You have a point, but those surely are bizarre and extremely unusual situations. Even if they are not, they cannot be equated with depriving an otherwise viable patient of food and water, which really is nothing other than murder.
I wonder if we really have different issues trying to be addressed - one is a question of euthansia, which is always wrong, being murder; and the other is to what extent are ultra-exceptional methods justified for someone who would otherwise naturally die?
Deprive someone of water? Like the Terry Schiavo case, clearly murder.
Removing a dialysis machine? That’s harder to say, I don’t presume to know the answer, just making the distinction.
The Act has never been used to withhold or withdraw food and water - and food and water by mouth, as in Terri’s case, doesn’t come under the law.
It’s only been invoked on those cases that I laid out in my last post. The purpose of the ethics committee is to review the decision of the doctor to go against the family’s wishes.
Unfortunately, the problem is that some of the people mentioned in the original article believe that life should be sustained as long as possible, whatever it takes, and at all costs. I even heard arguments that the patient’s suffering has religious value and that I should inflict suffering on unconscious patients if the family demands it.
Those of us who had been working on the tweaks that the Bill needed had had an agreement from everyone to make sure that food and water could not be called a medical treatment,even before the session began - on paper by the time the Bill came up in Committee. The problem was some people kept demanding a bill forcing doctors to continue the treatment that the families demand until transfer, with all of the legal protection that we had had before stripped from the Act.

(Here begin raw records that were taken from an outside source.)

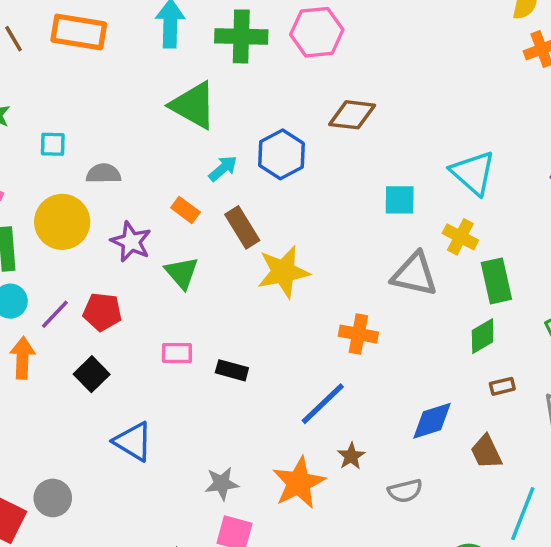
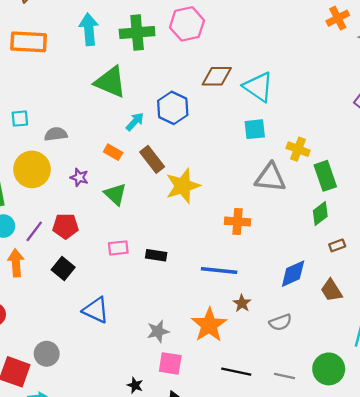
cyan triangle: (473, 173) -> (258, 87), moved
purple star: (131, 242) -> (79, 177), size x0.7
blue line: (323, 404) -> (219, 271), turned 56

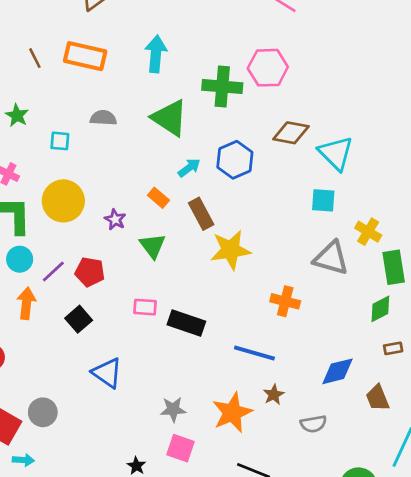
green cross: (137, 33) -> (222, 86), moved
gray semicircle: (56, 134) -> (103, 118), moved
black rectangle: (156, 255) -> (186, 323), size x1.5

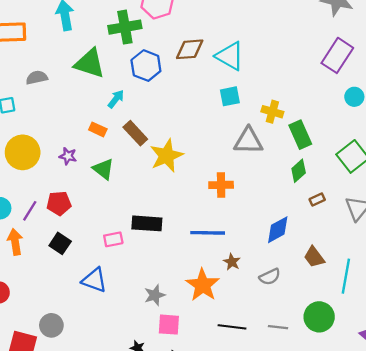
blue hexagon: (235, 160) -> (146, 66), moved
pink rectangle: (145, 307) -> (113, 239), moved
brown trapezoid: (378, 398) -> (314, 257), moved

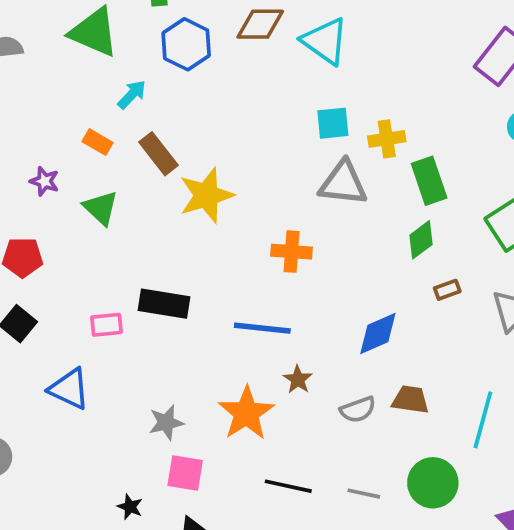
cyan square: (230, 96) -> (333, 123), moved
yellow cross: (272, 112) -> (387, 139), turned -30
brown trapezoid: (314, 257) -> (410, 400), moved, turned 130

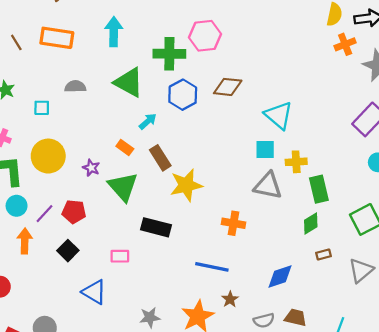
cyan triangle: (325, 41) -> (279, 115), moved
green triangle: (101, 208) -> (123, 187), size x1.4
black rectangle: (164, 304) -> (156, 227), moved

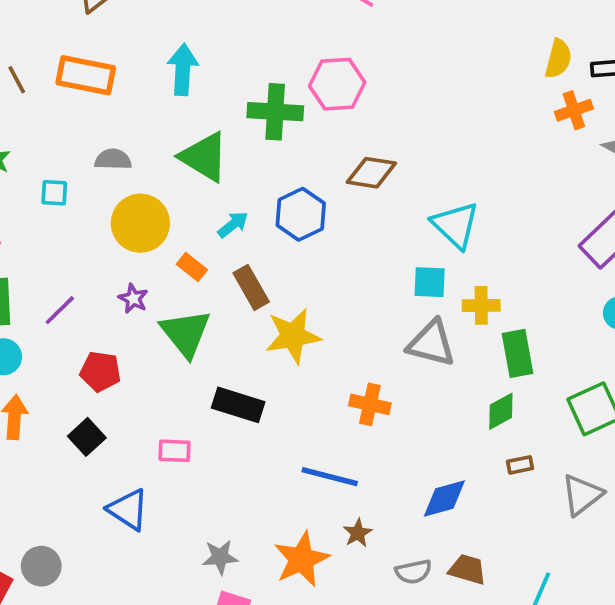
blue hexagon: (183, 95) -> (301, 214), moved
yellow circle: (48, 156) -> (140, 223), moved
purple line: (44, 214) -> (60, 310), moved

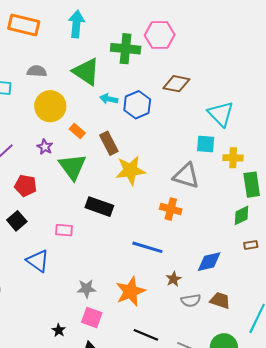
cyan arrow: (233, 225) -> (109, 99), moved, turned -132
gray triangle: (431, 343) -> (186, 176), moved
brown star: (358, 533) -> (173, 279), moved

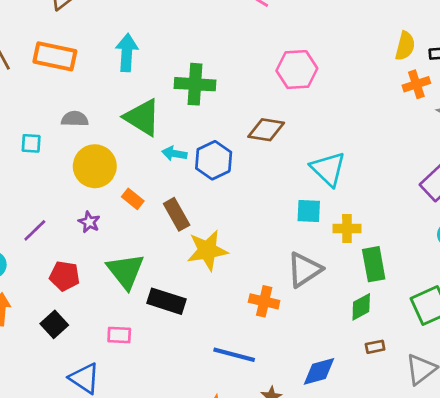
pink hexagon: (160, 35) -> (297, 70), moved
green triangle: (72, 167) -> (126, 271), moved
gray triangle: (186, 176) -> (304, 270), moved, turned -48

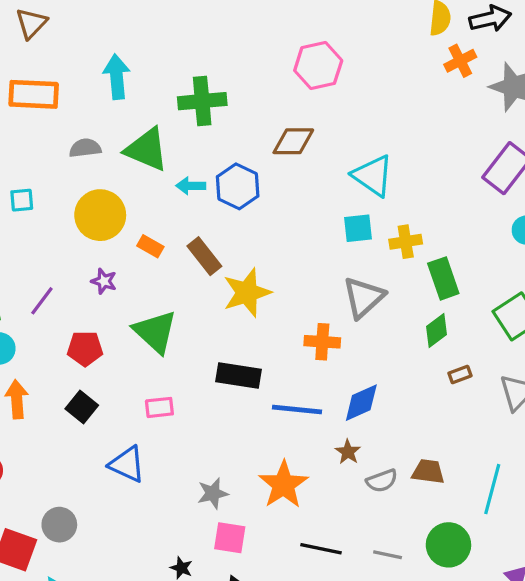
gray semicircle: (75, 119) -> (85, 148), moved
black rectangle: (167, 301) -> (239, 376), moved
blue diamond: (319, 371) -> (361, 403), moved

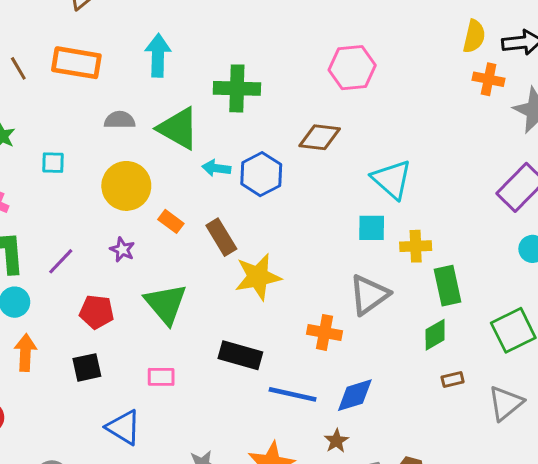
orange cross: (460, 61) -> (489, 79), turned 32
black square: (82, 407) -> (87, 367), turned 32

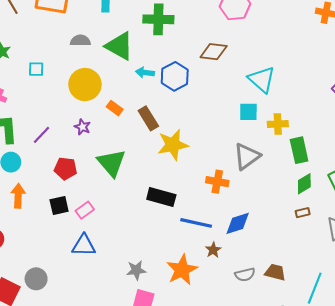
green diamond: (435, 335) -> (304, 184), moved
pink rectangle: (161, 377) -> (85, 210), moved, turned -36
blue triangle: (124, 427) -> (84, 245), turned -30
brown star: (336, 441) -> (213, 250), moved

Finally we had a substitute bill that gave families 14 days instead of 2 to get together before the ethics committee met, and another 2 weeks to arrange transfer to another doctor. (Although, in reality, the transfer efforts have always been underway even before the doc asks the ethics committee to meet. The process has always been for cases like those I described, where families demand that the doctor do what they want, against his best judgment. The blood transfusion case is the only one that I know of where the patient was making his own decisions. The docs suggested continuing the transfusions for a specific period of time to get ready, then transfer to hospice care. He demanded non-stop transfusions, even as his liver failed and his kidneys were damaged by the waste products from the break down of the transfused red blood cells - in other words, even as the transfusions damaged his kidneys, risking a need for dialysis.)
The agreed-upon substitute Bill died because it made it to the House on the last day bills could be introduced. The Dems in the House were playing games - long conversations at the microphone about “dog parks,” etc., and made sure that a lot of legislation was stalled on the last days - legal deadlines passed and bills will have to wait ‘till ‘09.
Some patients do not want dialysis. They cannot adapt to it. In that case, it’s the patient’s call imo. Some can tolerate it and some just cannot.